On Monday 11 July, we welcomed 10 new Special Constables to the Essex Police family in a Specials attestation ceremony.
Assistant Chief Constable Rachel Nolan, Justice of the Peace Jacky Froggatt, Superintendent Shaun Kane and the Deputy Police, Fire and Crime Commissioner Jane Gardner were all in attendance to congratulate the recruits and mark the first day of their Specials career.
Out of the intake, seven women and three men proudly stepped forward and vowed to protect and serve the county of Essex on a voluntary basis.
Each recruit approached the stage to take the Declaration and accepted the Certificate of Attestation from the Justice of the Peace before being individually addressed by each senior member of the force that were present.

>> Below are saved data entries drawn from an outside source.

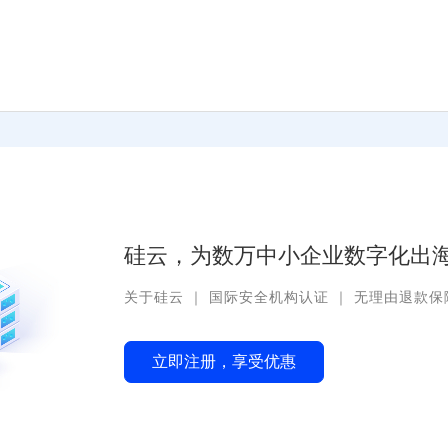
硅云，为数万中小企业数字化出海
关于硅云
｜
国际安全机构认证
｜
无理由退款保
立即注册，享受优惠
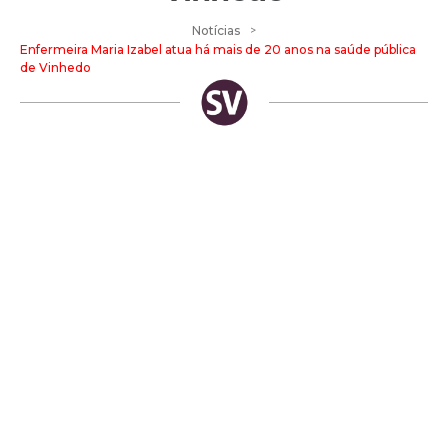
>
Notícias
Enfermeira Maria Izabel atua há mais de 20 anos na saúde pública
de Vinhedo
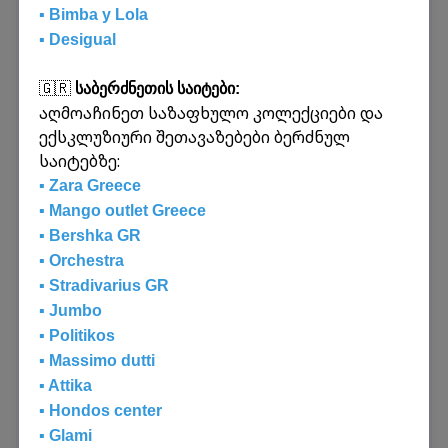
გადაზიდვას ევროპიდან, ჩინეთიდან და
▪️ Bimba y Lola
მსოფლიოს ნებისმიერი ქვეყნიდან
▪️ Desigual
საქართველოში და პირიქით - სახმელეთო,
საზღვაო და საჰაერო გზებით. ასევე
🇬🇷
საბერძნეთის საიტები:
გთავაზობთ საბაჟო მომსახურებასა და
აღმოაჩინეთ საზაფხულო კოლექციები და
ტვირთის დაზღვევას.
ექსკლუზიური შეთავაზებები ბერძნულ
საიტებზე:
გაიგეთ მეტი
▪️ Zara Greece
▪️ Mango outlet Greece
▪️ Bershka GR
▪️ Orchestra
▪️ Stradivarius GR
▪️ Jumbo
▪️ Politikos
▪️ Massimo dutti
▪️ Attika
▪️ Hondos center
▪️ Glami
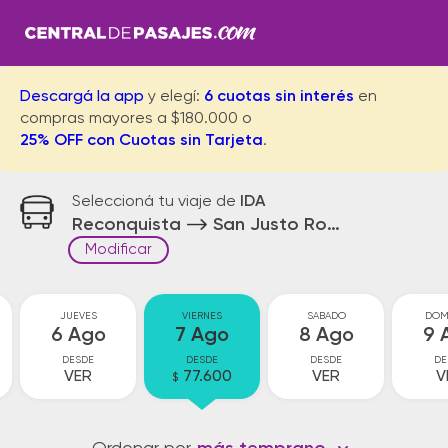
Descargá la app
y elegí:
6 cuotas sin interés
en
compras mayores a $180.000 o
25% OFF con Cuotas sin Tarjeta
.
Seleccioná tu viaje de
IDA
Reconquista
San Justo Rotonda
Modificar
JUEVES
VIERNES
SABADO
DOM
6 Ago
7 Ago
8 Ago
9 
DESDE
DESDE
DESDE
DE
VER
77.600
VER
V
$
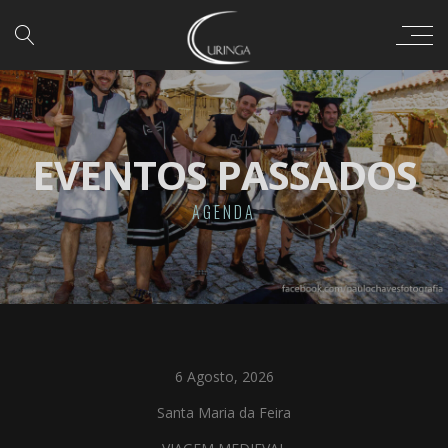
EVENTOS PASSADOS
AGENDA
6 Agosto, 2026
Santa Maria da Feira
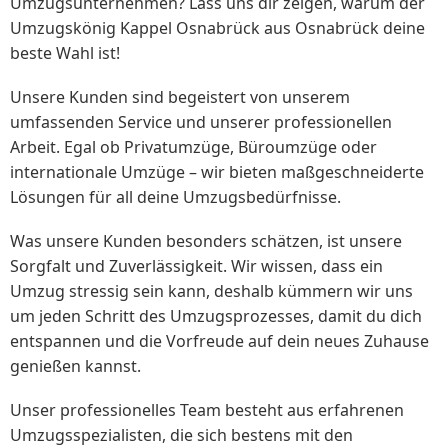
Umzugsunternehmen? Lass uns dir zeigen, warum der
Umzugskönig Kappel Osnabrück aus Osnabrück deine
beste Wahl ist!
Unsere Kunden sind begeistert von unserem
umfassenden Service und unserer professionellen
Arbeit. Egal ob Privatumzüge, Büroumzüge oder
internationale Umzüge – wir bieten maßgeschneiderte
Lösungen für all deine Umzugsbedürfnisse.
Was unsere Kunden besonders schätzen, ist unsere
Sorgfalt und Zuverlässigkeit. Wir wissen, dass ein
Umzug stressig sein kann, deshalb kümmern wir uns
um jeden Schritt des Umzugsprozesses, damit du dich
entspannen und die Vorfreude auf dein neues Zuhause
genießen kannst.
Unser professionelles Team besteht aus erfahrenen
Umzugsspezialisten, die sich bestens mit den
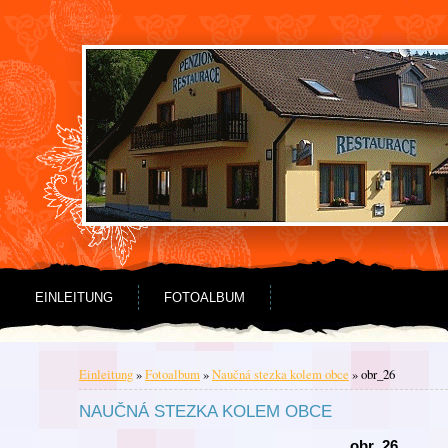
Zum Inhalt springen
Zum Menü springen
EINLEITUNG
FOTOALBUM
Einleitung
»
Fotoalbum
»
Naučná stezka kolem obce
»
obr_26
NAUČNÁ STEZKA KOLEM OBCE
obr_26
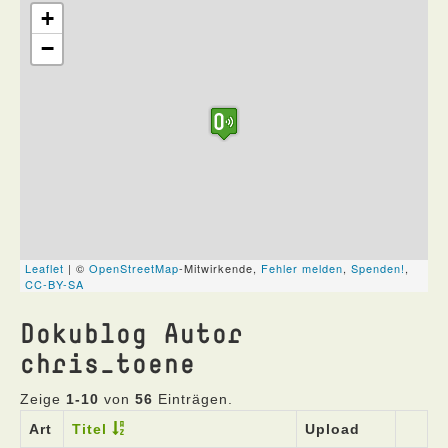
Dokublog Autor
chris_toene
Zeige
1-10
von
56
Einträgen.
Art
Titel
Upload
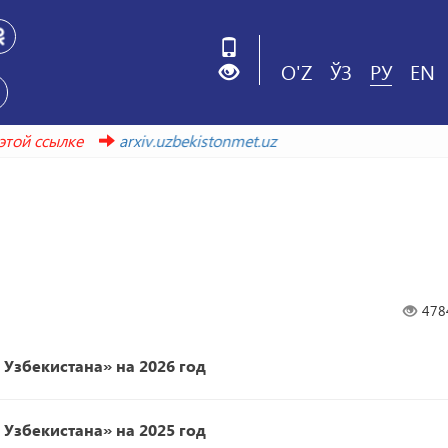
O'Z
ЎЗ
РУ
EN
по этой ссылке
arxiv.uzbekistonmet.uz
478
Узбекистана
» 
на
2026
год
Узбекистана» на 
2025
 год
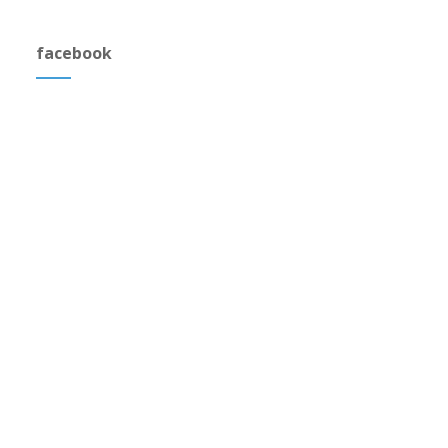
facebook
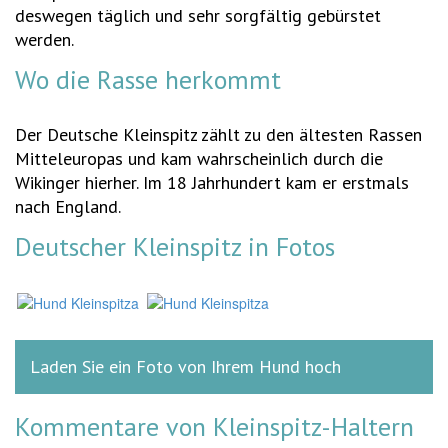
deswegen täglich und sehr sorgfältig gebürstet
werden.
Wo die Rasse herkommt
Der Deutsche Kleinspitz zählt zu den ältesten Rassen
Mitteleuropas und kam wahrscheinlich durch die
Wikinger hierher. Im 18 Jahrhundert kam er erstmals
nach England.
Deutscher Kleinspitz in Fotos
Laden Sie ein Foto von Ihrem Hund hoch
Kommentare von Kleinspitz-Haltern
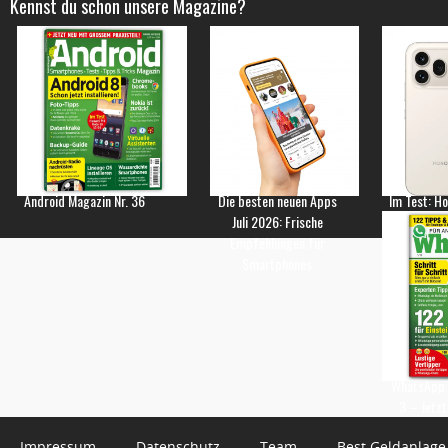
Kennst du schon unsere Magazine?
Android Magazin Nr. 36
Die besten neuen Apps
Im Test: H
Juli 2026: Frische
Empfehlungen für
Smartphones
WhatsApp 
3 – Jetzt
Impressum
Datenschutz
Team
Best Geldanlage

Helping people, keeping people safe, catching criminals
ACC Rachel Nolan closed the ceremony by expressing her gratitude to all recruits that have made the commitment, she said:
“We are so fortunate to have hundreds of amazing people volunteering in a wide variety of roles across our force. “The additional skills and experiences you bring to Essex Police play a vital part in protecting the public. “You are giving up your spare time to help us to help people, keep the community safe and catch criminals. For this I would like to say a huge thank you for your time, commitment and passion.”
Our Special Constabulary
A Special in Essex is someone who will be valued, supported, and integrated into the wider policing family. They’re someone who will learn new skills, see new things and make tangible differences to the lives of the public they serve.
Does this sound like you?
We have the second biggest Special Constabulary in the country with more than 450 serving officers who dedicate at least 16 hours a month to policing alongside their work and family commitments and are always on the lookout for extraordinary people who could fit the bill.
Special Constables are volunteer Police Officers. They have the same police powers, uniforms and equipment as regular Police Officers but sacrifice their free time on a voluntary basis, organising their busy personal lives, day jobs and other commitments around police duties.